Source data:
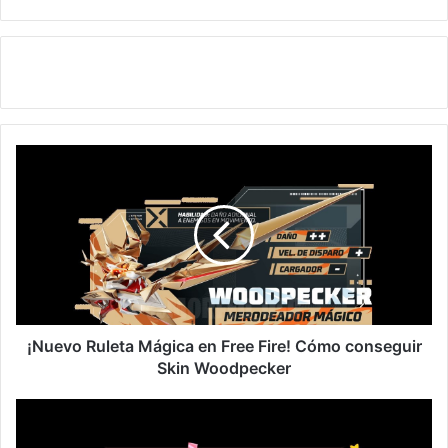
¡Nuevo
Ruleta
Mágica
en
Free
Fire!
Cómo
conseguir
Skin
Woodpecker
¡Nuevo Ruleta Mágica en Free Fire! Cómo conseguir
Skin Woodpecker
¡Ruleta
de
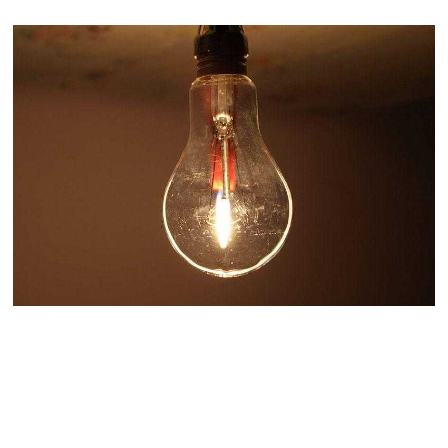
07.08.2026
Ռուսաստանը
ահազանգում է, որ կարող է
դադարել զբոսաշրջային
ռեսուրսի հոսքը դեպի
Հայաստան․ ինչ տեղի
կունենա
07.08.2026
Միշուստինը «ոտքի վրա»
շփվել է Փաշինյանի հետ
07.08.2026
ՏԵՍԱՆՅՈւԹ․ Այսօր մեր
ամոթի օրն է,
խայտառակություն է՝
դատում են Վեհափառին.
Մարիաննա
Ղահրամանյան
07.08.2026
Եկեղեցու հեղինակության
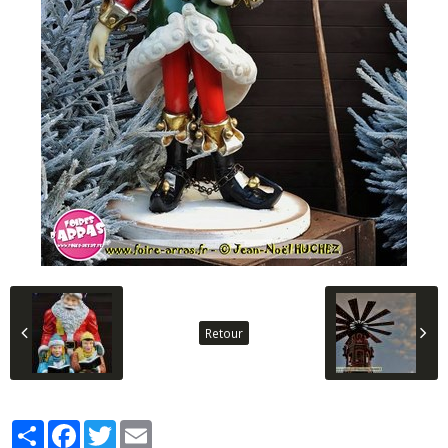
Retour
Partager
Facebook
Twitter
Email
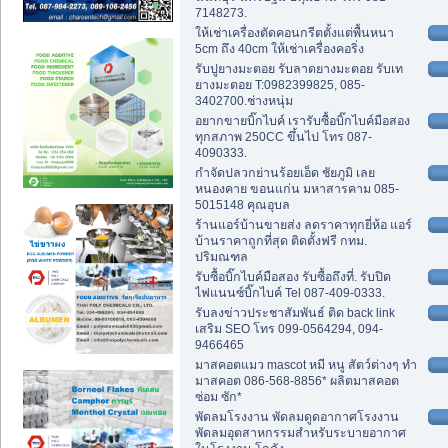
7148273.
ให้เช่าเครื่องตัดคอนกรีตตั้งแต่พื้นหนา
5cm ถึง 40cm ให้เช่าเครื่องคอริ่ง
รับปูยางมะตอย รับลาดยางมะตอย รับเท
ยางมะตอย T:0982399825, 085-
3402700.ช่างหนุ่ม
อยากขายบิ๊กไบค์ เรารับซื้อบิ๊กไบค์มือสอง
ทุกสภาพ 250CC ขึ้นไป โทร 087-
4090333.
กำจัดปลวกย่านร้อยเอ็ด ชัยภูมิ เลย
หนองคาย ขอนแก่น มหาสารคาม 085-
5015148 คุณอุบล
ร้านแอร์บ้านขายส่ง ลดราคาทุกยี่ห้อ แอร์
บ้านราคาถูกที่สุด ติดตั้งฟรี กทม.
ปริมณฑล
รับซื้อบิ๊กไบค์มือสอง รับซื้อถึงที่. รับปิด
ไฟแนนซ์บิ๊กไบค์ Tel 087-409-0333.
รับลงข่าวประชาสัมพันธ์ ติด back link
เสริม SEO โทร 099-0564294, 094-
9466465
มาสคอตแมว mascot หมี หนู สัตว์ต่างๆ ทำ
มาสคอต 086-568-8856* ผลิตมาสคอต
ซ่อม ซัก*
พัดลมโรงงาน พัดลมดูดอากาศโรงงาน
พัดลมอุตสาหกรรมสำหรับระบายอากาศ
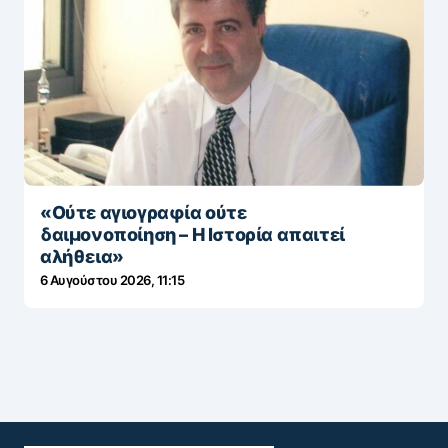
«Ούτε αγιογραφία ούτε
δαιμονοποίηση – Η Ιστορία απαιτεί
αλήθεια»
6 Αυγούστου 2026, 11:15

Exercise objective: If a record holds a picture, leave the picture out and copy the rest exactly.

Answer to this exercise:
¡Nuevo
Ruleta
Mágica
en
Free
Fire!
Cómo
conseguir
Skin
Woodpecker
¡Nuevo Ruleta Mágica en Free Fire! Cómo conseguir
Skin Woodpecker
¡Ruleta
de
07.08.2026
Ռուսաստանը
ահազանգում է, որ կարող է
դադարել զբոսաշրջային
ռեսուրսի հոսքը դեպի
Հայաստան․ ինչ տեղի
կունենա
07.08.2026
Միշուստինը «ոտքի վրա»
շփվել է Փաշինյանի հետ
07.08.2026
ՏԵՍԱՆՅՈւԹ․ Այսօր մեր
ամոթի օրն է,
խայտառակություն է՝
դատում են Վեհափառին.
Մարիաննա
Ղահրամանյան
07.08.2026
Եկեղեցու հեղինակության
Retour
Partager
Facebook
Twitter
Email
7148273.
ให้เช่าเครื่องตัดคอนกรีตตั้งแต่พื้นหนา
5cm ถึง 40cm ให้เช่าเครื่องคอริ่ง
รับปูยางมะตอย รับลาดยางมะตอย รับเท
ยางมะตอย T:0982399825, 085-
3402700.ช่างหนุ่ม
อยากขายบิ๊กไบค์ เรารับซื้อบิ๊กไบค์มือสอง
ทุกสภาพ 250CC ขึ้นไป โทร 087-
4090333.
กำจัดปลวกย่านร้อยเอ็ด ชัยภูมิ เลย
หนองคาย ขอนแก่น มหาสารคาม 085-
5015148 คุณอุบล
ร้านแอร์บ้านขายส่ง ลดราคาทุกยี่ห้อ แอร์
บ้านราคาถูกที่สุด ติดตั้งฟรี กทม.
ปริมณฑล
รับซื้อบิ๊กไบค์มือสอง รับซื้อถึงที่. รับปิด
ไฟแนนซ์บิ๊กไบค์ Tel 087-409-0333.
รับลงข่าวประชาสัมพันธ์ ติด back link
เสริม SEO โทร 099-0564294, 094-
9466465
มาสคอตแมว mascot หมี หนู สัตว์ต่างๆ ทำ
มาสคอต 086-568-8856* ผลิตมาสคอต
ซ่อม ซัก*
พัดลมโรงงาน พัดลมดูดอากาศโรงงาน
พัดลมอุตสาหกรรมสำหรับระบายอากาศ
«Ούτε αγιογραφία ούτε
δαιμονοποίηση – Η Ιστορία απαιτεί
αλήθεια»
6 Αυγούστου 2026, 11:15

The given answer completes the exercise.